Task requirements: Can you pull out each line of the data below that includes the word "další"?

Information supplied:

== Segment start ==

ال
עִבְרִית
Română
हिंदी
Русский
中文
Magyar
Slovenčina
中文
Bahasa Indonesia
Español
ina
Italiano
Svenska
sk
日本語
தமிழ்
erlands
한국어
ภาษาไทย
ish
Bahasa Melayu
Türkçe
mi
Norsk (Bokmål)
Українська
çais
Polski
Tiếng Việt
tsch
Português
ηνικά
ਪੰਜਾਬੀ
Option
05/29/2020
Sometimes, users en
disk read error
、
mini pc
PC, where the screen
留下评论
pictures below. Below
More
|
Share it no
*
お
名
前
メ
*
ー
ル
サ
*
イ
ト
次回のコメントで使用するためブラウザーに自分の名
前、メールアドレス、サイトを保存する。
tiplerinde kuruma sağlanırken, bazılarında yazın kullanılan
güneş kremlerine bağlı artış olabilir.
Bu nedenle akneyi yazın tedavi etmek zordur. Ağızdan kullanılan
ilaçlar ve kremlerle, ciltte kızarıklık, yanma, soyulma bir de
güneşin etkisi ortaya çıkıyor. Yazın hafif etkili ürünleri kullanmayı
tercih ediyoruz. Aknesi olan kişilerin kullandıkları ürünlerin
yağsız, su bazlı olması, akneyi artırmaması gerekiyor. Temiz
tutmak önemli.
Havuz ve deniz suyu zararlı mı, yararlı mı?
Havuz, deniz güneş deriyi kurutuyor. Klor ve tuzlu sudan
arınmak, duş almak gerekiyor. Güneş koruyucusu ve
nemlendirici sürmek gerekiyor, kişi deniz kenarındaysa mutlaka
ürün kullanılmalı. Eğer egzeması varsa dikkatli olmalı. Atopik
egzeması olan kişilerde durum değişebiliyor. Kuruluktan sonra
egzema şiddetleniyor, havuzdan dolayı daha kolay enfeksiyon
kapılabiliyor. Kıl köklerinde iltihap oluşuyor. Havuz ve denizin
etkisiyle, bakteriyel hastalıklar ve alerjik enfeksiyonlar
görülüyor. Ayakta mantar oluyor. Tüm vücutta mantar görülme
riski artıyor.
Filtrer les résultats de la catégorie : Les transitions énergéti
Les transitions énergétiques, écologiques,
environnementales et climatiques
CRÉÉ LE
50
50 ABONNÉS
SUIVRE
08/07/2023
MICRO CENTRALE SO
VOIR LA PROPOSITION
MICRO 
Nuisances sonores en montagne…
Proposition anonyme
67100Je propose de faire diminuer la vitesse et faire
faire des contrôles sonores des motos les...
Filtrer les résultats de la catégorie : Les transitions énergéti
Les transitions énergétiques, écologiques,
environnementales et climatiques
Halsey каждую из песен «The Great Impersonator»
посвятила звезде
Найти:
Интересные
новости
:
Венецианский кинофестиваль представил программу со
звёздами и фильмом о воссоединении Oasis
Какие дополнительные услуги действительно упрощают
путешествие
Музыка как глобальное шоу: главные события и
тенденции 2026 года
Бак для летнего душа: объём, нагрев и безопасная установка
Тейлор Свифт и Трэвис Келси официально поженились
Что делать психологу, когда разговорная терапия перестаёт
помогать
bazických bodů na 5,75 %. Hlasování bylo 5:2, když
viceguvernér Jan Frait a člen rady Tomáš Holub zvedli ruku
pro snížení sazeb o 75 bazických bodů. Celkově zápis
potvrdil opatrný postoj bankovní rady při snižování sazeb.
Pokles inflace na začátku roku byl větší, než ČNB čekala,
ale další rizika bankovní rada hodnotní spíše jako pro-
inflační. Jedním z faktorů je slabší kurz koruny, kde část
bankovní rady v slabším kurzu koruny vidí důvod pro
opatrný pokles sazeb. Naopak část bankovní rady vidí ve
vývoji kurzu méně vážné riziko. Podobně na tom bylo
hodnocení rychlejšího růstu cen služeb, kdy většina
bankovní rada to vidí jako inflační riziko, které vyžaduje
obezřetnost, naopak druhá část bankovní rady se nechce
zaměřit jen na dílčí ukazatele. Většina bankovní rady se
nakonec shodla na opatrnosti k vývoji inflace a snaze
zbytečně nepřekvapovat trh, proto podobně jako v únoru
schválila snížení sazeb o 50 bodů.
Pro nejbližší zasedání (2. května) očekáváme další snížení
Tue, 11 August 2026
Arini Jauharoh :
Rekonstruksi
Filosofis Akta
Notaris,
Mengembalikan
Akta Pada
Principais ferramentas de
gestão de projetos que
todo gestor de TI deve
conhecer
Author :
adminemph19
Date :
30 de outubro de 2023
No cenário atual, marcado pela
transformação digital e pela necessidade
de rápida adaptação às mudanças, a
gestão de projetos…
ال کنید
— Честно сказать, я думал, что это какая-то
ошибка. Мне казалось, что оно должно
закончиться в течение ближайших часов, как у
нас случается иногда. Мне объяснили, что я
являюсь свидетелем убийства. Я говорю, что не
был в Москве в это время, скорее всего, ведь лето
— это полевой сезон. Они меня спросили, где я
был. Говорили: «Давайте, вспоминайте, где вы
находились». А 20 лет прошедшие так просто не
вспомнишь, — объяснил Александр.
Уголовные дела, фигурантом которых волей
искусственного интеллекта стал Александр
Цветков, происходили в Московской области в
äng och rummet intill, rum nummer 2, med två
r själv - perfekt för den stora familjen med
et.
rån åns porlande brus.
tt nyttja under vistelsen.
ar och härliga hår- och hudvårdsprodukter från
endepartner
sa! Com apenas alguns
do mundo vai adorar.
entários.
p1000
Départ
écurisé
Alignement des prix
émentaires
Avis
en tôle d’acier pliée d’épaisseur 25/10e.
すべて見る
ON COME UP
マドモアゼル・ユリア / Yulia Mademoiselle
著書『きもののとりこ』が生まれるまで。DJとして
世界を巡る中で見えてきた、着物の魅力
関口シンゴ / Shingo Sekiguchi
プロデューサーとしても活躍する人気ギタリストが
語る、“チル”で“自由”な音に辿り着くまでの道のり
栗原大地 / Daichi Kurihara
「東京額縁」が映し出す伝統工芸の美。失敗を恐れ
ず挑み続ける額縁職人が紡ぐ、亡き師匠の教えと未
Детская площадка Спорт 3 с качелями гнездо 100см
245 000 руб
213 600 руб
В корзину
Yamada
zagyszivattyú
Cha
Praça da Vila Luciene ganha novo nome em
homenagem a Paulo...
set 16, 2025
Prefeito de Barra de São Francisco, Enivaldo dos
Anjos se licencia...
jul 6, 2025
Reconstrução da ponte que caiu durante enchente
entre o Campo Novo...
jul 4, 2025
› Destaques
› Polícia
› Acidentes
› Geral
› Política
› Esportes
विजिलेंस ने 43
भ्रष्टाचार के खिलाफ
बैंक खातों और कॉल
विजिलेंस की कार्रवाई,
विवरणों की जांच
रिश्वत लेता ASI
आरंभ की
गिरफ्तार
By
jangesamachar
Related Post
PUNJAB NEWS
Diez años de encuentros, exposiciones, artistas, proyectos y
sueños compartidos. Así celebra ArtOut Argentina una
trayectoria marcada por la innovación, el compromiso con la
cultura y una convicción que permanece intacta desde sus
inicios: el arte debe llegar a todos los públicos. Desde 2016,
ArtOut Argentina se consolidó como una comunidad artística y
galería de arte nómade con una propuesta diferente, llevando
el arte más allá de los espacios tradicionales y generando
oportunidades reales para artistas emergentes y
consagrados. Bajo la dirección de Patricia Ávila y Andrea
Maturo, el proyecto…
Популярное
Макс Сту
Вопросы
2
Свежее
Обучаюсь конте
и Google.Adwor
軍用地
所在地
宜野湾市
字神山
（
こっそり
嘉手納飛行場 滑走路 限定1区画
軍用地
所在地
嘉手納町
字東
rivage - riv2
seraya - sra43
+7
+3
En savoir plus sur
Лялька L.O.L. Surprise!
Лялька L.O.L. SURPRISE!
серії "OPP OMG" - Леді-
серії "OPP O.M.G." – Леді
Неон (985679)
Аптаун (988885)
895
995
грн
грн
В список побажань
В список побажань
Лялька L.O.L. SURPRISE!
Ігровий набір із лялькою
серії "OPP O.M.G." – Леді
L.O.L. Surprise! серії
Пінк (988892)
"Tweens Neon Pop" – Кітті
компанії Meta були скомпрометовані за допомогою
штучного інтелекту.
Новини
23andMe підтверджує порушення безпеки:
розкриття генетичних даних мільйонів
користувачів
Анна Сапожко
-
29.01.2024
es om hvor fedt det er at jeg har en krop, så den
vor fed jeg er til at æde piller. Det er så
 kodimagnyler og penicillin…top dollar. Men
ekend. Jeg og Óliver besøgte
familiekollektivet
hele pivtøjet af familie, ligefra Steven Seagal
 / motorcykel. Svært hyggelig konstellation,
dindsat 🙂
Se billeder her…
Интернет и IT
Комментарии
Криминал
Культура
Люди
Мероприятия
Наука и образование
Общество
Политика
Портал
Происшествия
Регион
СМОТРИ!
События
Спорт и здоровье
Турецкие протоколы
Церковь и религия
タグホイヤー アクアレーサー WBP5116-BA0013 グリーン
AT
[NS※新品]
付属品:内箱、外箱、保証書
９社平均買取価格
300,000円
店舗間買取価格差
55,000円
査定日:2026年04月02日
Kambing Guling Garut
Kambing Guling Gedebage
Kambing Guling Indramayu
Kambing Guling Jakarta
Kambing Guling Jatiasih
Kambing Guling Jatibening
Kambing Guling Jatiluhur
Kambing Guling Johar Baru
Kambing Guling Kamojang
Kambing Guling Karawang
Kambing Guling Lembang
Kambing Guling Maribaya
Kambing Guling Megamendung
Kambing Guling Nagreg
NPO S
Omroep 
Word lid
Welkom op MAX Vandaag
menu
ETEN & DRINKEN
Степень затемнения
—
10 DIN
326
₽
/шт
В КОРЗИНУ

== Segment end ==

Answer section:
ale další rizika bankovní rada hodnotní spíše jako pro-
Pro nejbližší zasedání (2. května) očekáváme další snížení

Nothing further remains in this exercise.